Now unlike us… Jesus didn’t have a log in His eye. He was without sin… but we weren’t. But He did UNTO US as we would want God to do UNTO US - He forgave our sins… and told us He loved us. God thru Christ reconciled us to Himself.

CLOSE: There’s the story of a crazy woman in certain town. Everyone knew she was crazy because she had the habit of talking to herself in public and it was known that she believed she even talked to Jesus - and he talked back.
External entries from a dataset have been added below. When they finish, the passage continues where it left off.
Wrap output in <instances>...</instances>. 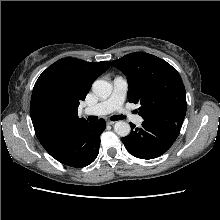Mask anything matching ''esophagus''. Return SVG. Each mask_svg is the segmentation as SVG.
<instances>
[{
    "mask_svg": "<svg viewBox=\"0 0 220 220\" xmlns=\"http://www.w3.org/2000/svg\"><path fill=\"white\" fill-rule=\"evenodd\" d=\"M106 123H107L108 125H113L115 122H114V121H111V120H108Z\"/></svg>",
    "mask_w": 220,
    "mask_h": 220,
    "instance_id": "1",
    "label": "esophagus"
}]
</instances>
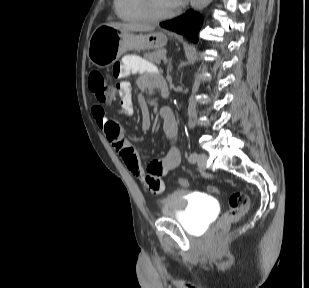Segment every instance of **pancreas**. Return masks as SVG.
Instances as JSON below:
<instances>
[{
	"label": "pancreas",
	"instance_id": "pancreas-1",
	"mask_svg": "<svg viewBox=\"0 0 309 288\" xmlns=\"http://www.w3.org/2000/svg\"><path fill=\"white\" fill-rule=\"evenodd\" d=\"M164 54H165V50L159 49L151 53H146L144 55V58L147 59L151 63L159 64Z\"/></svg>",
	"mask_w": 309,
	"mask_h": 288
}]
</instances>
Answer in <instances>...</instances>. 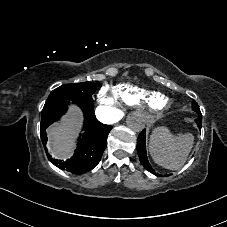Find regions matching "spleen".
Returning <instances> with one entry per match:
<instances>
[{"label": "spleen", "mask_w": 227, "mask_h": 227, "mask_svg": "<svg viewBox=\"0 0 227 227\" xmlns=\"http://www.w3.org/2000/svg\"><path fill=\"white\" fill-rule=\"evenodd\" d=\"M191 133L172 135L168 128L157 127L150 135L149 152L154 162L170 170L180 169L193 147Z\"/></svg>", "instance_id": "spleen-1"}]
</instances>
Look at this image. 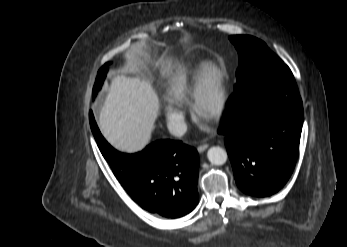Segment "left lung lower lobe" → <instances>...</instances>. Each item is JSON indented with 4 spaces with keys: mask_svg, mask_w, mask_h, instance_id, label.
<instances>
[{
    "mask_svg": "<svg viewBox=\"0 0 347 247\" xmlns=\"http://www.w3.org/2000/svg\"><path fill=\"white\" fill-rule=\"evenodd\" d=\"M302 101L284 63L255 72L227 101L219 133L238 187L256 197L279 191L299 152Z\"/></svg>",
    "mask_w": 347,
    "mask_h": 247,
    "instance_id": "0a47b994",
    "label": "left lung lower lobe"
}]
</instances>
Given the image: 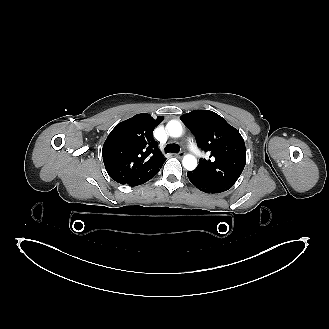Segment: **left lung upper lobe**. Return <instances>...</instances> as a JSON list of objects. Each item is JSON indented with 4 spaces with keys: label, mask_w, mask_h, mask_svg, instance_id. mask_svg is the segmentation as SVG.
Returning <instances> with one entry per match:
<instances>
[{
    "label": "left lung upper lobe",
    "mask_w": 329,
    "mask_h": 329,
    "mask_svg": "<svg viewBox=\"0 0 329 329\" xmlns=\"http://www.w3.org/2000/svg\"><path fill=\"white\" fill-rule=\"evenodd\" d=\"M181 119L194 133L197 145L210 153V159H200L191 172L225 191L230 189L246 164L245 143L239 131L209 110H194Z\"/></svg>",
    "instance_id": "1"
}]
</instances>
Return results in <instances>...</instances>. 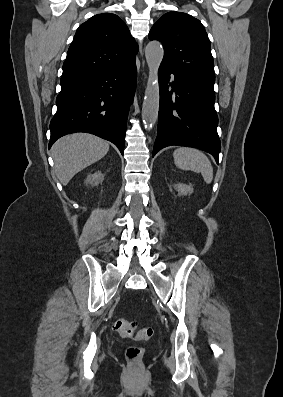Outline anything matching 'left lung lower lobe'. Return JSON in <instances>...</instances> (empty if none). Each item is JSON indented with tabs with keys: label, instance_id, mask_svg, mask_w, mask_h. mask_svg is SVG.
<instances>
[{
	"label": "left lung lower lobe",
	"instance_id": "0a47b994",
	"mask_svg": "<svg viewBox=\"0 0 283 397\" xmlns=\"http://www.w3.org/2000/svg\"><path fill=\"white\" fill-rule=\"evenodd\" d=\"M158 74L160 107L153 156L164 147L178 145L204 150L218 163L221 143L217 134L214 91L164 64L160 65ZM171 74L173 81L169 82Z\"/></svg>",
	"mask_w": 283,
	"mask_h": 397
}]
</instances>
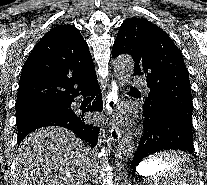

A new preacher came to town and, hearing of the crazy woman, and he thought that he might be able to make her face reality. So one day, as he saw her walking down the street he spoke to her and eventually got around to asking, "I hear you talk to Jesus."

"Yes," she replied. "Jesus and I talk for just hours and hours."

"Would you do me a favor? “Could you ask Him something for me?"

"Why of course," the old woman responded.

"Would you ask Jesus what the last sin was that I confessed to Him?"

"Certainly," she replied.

The next day, the preacher saw the crazy woman just down the street and so he approached her asked, "Well, did you talk to Jesus last night?"

"Why, I surely did," she squealed.

"What did He say was the last sin was that I confessed to Him?" the preacher coyly asked.

"Why, He said He didn't remember."

She might have been crazy, but she was right. Whenever we confess our sins to God He remembers them no more.

CLOSE:

And that’s what reconciliation is all about. That’s what God did for us. And that’s what He calls us to do with others… He asks us to get to the point where we don’t remember what others have done to us… and we help them to forget what we’ve done to them.